AI Audit For Financial Services
PrivacyLabs is pleased to offer audit services specifically for the financial-services sector. As banks and financial-service providers increase use of automation and machine learning to cut costs and to remain competitive, there is an ever-increasing need to ensure the robustness and fairness of their machine learning quest.
Given the underlying breadth of our services around privacy, security, technology and, in particular, artificial intelligence, we maintain an unrivaled competitive advantage at a surprisingly low cost whether you need assistance in preparing for an audit or an objective third-party to perform an audit. These services require an unavoidably intertwined overlap of the following areas that PrivacyLabs is uniquely qualified to deliver.
AI Audit Services Areas
Assurance of the proper design and performance of the machine learning efforts to include adherence to explainability and bias / fairness requirements.
Ensure that data collection and use are compliant with company policy as well as state, national and international privacy and data-protection laws.
No audit within this context is complete without careful and holistic consideration of every aspect of the security of data, the architectures / solutions and machine learning processes.
There will be many other related issues as part of any audit that cannot be stated in detailed form. General information governance practices will be leveraged by our teams to ensure a broad and thorough audit plan.
Financial Crime and Anti-Money Laundering
PrivacyLabs maintains specific talent and technology resources to address this highly-regulated vertical.
Paul Starrett, founder of PrivacyLabs, works as a liaison between the non-technical and technical teams to ensure overall coherence for a plan that is holistic and very efficient.
Paul has worked as general counsel and chief risk officer for an international, publicly traded information technology company. Paul has many years of experience as an information security software engineer and IT professional as well as seven years of experience in machine learning for the legal sector.

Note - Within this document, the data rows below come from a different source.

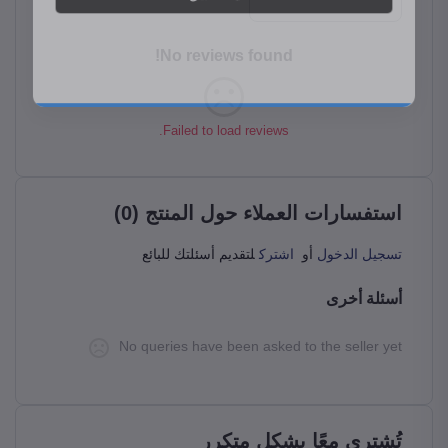
No reviews found!
Failed to load reviews.
استفسارات العملاء حول المنتج (0)
تسجيل الدخول
أو
اشترك
لتقديم أسئلتك للبائع
أسئلة أخرى
No queries have been asked to the seller yet
تُشترى معًا بشكل متكرر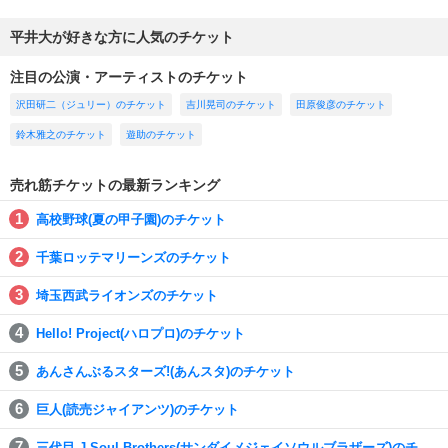
平井大が好きな方に人気のチケット
注目の公演・アーティストのチケット
沢田研二（ジュリー）のチケット
吉川晃司のチケット
田原俊彦のチケット
鈴木雅之のチケット
遊助のチケット
売れ筋チケットの最新ランキング
高校野球(夏の甲子園)のチケット
千葉ロッテマリーンズのチケット
埼玉西武ライオンズのチケット
Hello! Project(ハロプロ)のチケット
あんさんぶるスターズ!(あんスタ)のチケット
巨人(読売ジャイアンツ)のチケット
三代目 J Soul Brothers(サンダイメジェイソウルブラザーズ)のチ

Paul’s education includes a Master of Science in Data Science (Predictive Analytics) degree from Northwestern University in Evanston, IL and a Master of Laws in Taxation from Golden Gate University School of Law. This combined experience gives Paul a sweet spot of skills to bridge the gap between privacy and compliance professionals and the deep technical needs necessary for an outstanding audit result.
Paul began his career in fraud investigations and audit which included audit management and development for Fortune 500 companies. He has attained the status of a Certified Fraud Examiner and a computer forensics expert (OpenText’s Encase, EnCE). This additional experience also allows Paul to manage audits related to financial institutions with a focus on financial crime and anti-money laundering.

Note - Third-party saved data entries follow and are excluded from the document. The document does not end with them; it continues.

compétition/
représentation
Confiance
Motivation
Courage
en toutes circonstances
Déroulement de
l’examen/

Paul also works in the area of synthetic data which may help with compliance needs. This type of data is used to generate highly-performant machine-learning models that greatly assist with explainability and privacy-regulation requirements.

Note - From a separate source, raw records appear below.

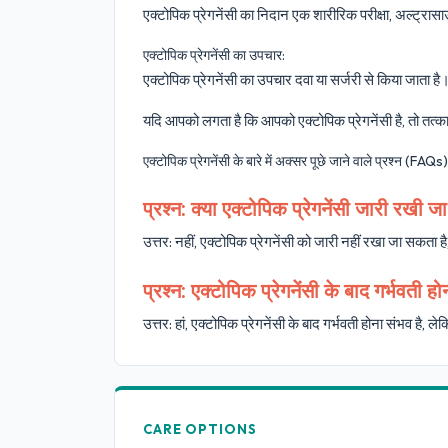
एक्टोपिक प्रेगनेंसी का निदान एक शारीरिक परीक्षा, अल्ट्रासा
एक्टोपिक प्रेगनेंसी का उपचार:
एक्टोपिक प्रेगनेंसी का उपचार दवा या सर्जरी से किया जाता है
यदि आपको लगता है कि आपको एक्टोपिक प्रेगनेंसी है, तो तत्क
एक्टोपिक प्रेगनेंसी के बारे में अक्सर पूछे जाने वाले प्रश्न (FAQs)
प्रश्न: क्या एक्टोपिक प्रेगनेंसी जारी रखी 
उत्तर: नहीं, एक्टोपिक प्रेगनेंसी को जारी नहीं रखा जा सकता ह
प्रश्न: एक्टोपिक प्रेगनेंसी के बाद गर्भवती ह
उत्तर: हां, एक्टोपिक प्रेगनेंसी के बाद गर्भवती होना संभव 
CARE OPTIONS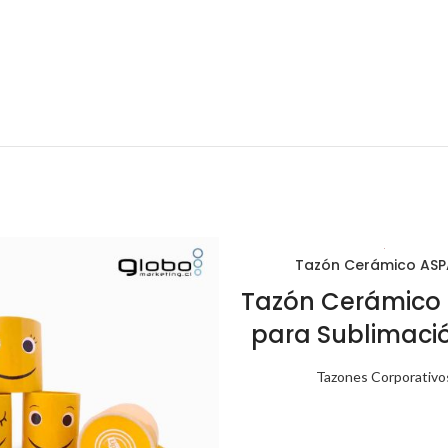
Tazón Cerámico AS
Tazón Cerámico 
para Sublimació
Tazones Corporativo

Jermand Hagan, who heads audit management, is a well-rounded, 25-year Technology executive with poise and presence. His core specializations include leadership, technology risk, information security, cloud governance, business resiliency, audit and technology compliance.
Jermand managed regulatory interactions with Freddie Mac’s (Government Sponsored Entity) Board Committee members and senior leadership for the Technology, Finance, Enterprise Project, and Resiliency offices during the company’s challenging time in conservatorship. During his tenure, he became the acting head of the Regulatory Affairs department, maintaining leadership continuity and encouraging change. Jermand has also successfully transformed the relationship between the company’s primary regulator and management by fostering transparency, while providing strategic advice to leadership regarding safety and soundness matters.
Jermand has also founded and led the Technology Compliance (second line of defense) sector at TIAA. Jermand developed and led a team of Compliance professionals toward providing a holistic second line of defense; ensuring adherence with internal policy, legal and regulatory expectations of the OTS, OCC, SEC, FINRA and insurance regulators of all 50 states. Prior to this Jermand ran a global ethical hack program for Citigroup including a portfolio of systems that transferred over $400 trillion per day.
Last, Jermand has also held a number of audit, risk and information security positions at Coopers and Lybrand (PWC,) Citigroup, Société Générale, AXA (Equitable,) Johnson and Johnson, Philip Morris and held a US Secret Security Clearance.
Gibson Martin, who coordinates the technical side of our explainability offering, is an experienced Python developer and Deep Reinforcement Learning expert.
He is constantly engrossed in the latest machine learning research papers and models, and has invested thousands of hours aligning tensor pipelines and training data with model frontends. Investigating model failure modes to detect and remedy architecturally imposed biases is the primary foundational skill necessary for high level Deep Reinforcement Learning, and is the fundamental skill that encompasses all technical aspects of the assessment and auditing of machine learning models. Consequently, this provides Gibson with a unique background in this context.
Armed with explainability libraries, such as SHAP, LIME and similar tools, as well as his relevant domain knowledge, he brings a critical talent to the team that cannot be found anywhere else.